Deep Neural Networks: When, and When Not, to Use
Artificial Intelligence (AI) has been with us for well over half a century, but confusion still exists regarding what it is and where it is best applied. This is especially true for the latest AI incarnation: “deep learning.”
Overall, AI is a group of different technologies created to automate tasks that are typically accomplished by humans. The first types of AI were expert systems had specific instruction sets or rules that encoded types of activities and decisions into software. Now deep learning neural networks are all the rage. They provide a robust toolset to solve a wide range of problems. But they aren’t the answer to every complex task. Today, deep learning falls short of the “magical” complexity our human brains exhibit.

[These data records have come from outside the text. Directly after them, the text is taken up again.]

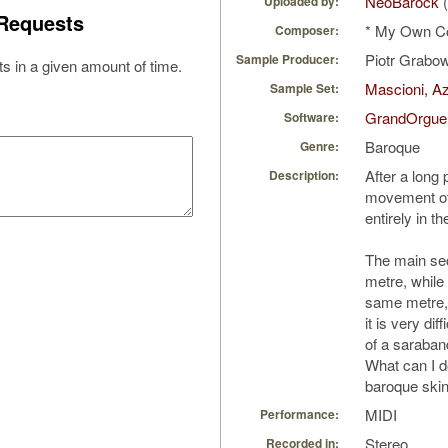
NeoBarock
(
Uploaded by:
Requests
* My Own C
Composer:
Piotr Grabo
Sample Producer:
s in a given amount of time.
Mascioni, Az
Sample Set:
GrandOrgue
Software:
Baroque
Genre:
After a long
Description:
movement of 
entirely in t
The main sec
metre, while 
same metre,
it is very dif
of a saraband
What can I do
baroque skin 
MIDI
Performance:
Stereo
Recorded in:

Even though we use words and phrases like “intelligence” or “modeled after the human brain,” deep learning neural networks are actually an abstraction of statistics. Deep learning neural networks focus on how to leverage existing neural network technologies and connect them to create new designs or “architectures.” Understanding these architectures is essential to applying the appropriate ones for specific tasks.
Deep Learning Advantages
With traditional neural networks, one of the most time-consuming tasks is to develop the “features” that are imported into the system. Features are the primary characteristics of a given data set that are key to determining the correct results. To develop features, you need SMEs to spend time reviewing sample input data to identify and encode the features so that that neural network understands them.
With deep learning neural networks, it’s unnecessary to define key features. Rather, the neural networks identify these features themselves and then make inferences about which ones are relevant to determining the proper output. These neural networks need samples along with ground truth data, but having the automated feature identification greatly reduces the amount of work required.
The best performing applications involve visual and speech analysis. Identification of features is often very difficult both from a subject matter perspective and the breadth of features available. Deep neural networks can identify all features and then make a determination as to which ones are relevant.
Since identification of features is not required, technical users — not steeped in the actual technology — can use them “off-the-shelf” as black boxes. Take open source deep (learning) neural networks (DNN) tools, such as Tensorflow from Google and CNTK from Microsoft. Software developers can download and train these systems for applications for which these tools were designed with little to no knowledge of the architecture involved.
Numerous open source DNN implementations allow developers to add learning capabilities to their projects. Advances are being made every day to address the limitations. So what are the drawbacks?
The biggest weakness of DNNs is the high amount of data required to train them. Unlike conventional neural networks, for which feature details are provided as part of the input, DNNs need enough data to identify features on their own. As a result, they often require in excess of 10 million samples to perform reliably.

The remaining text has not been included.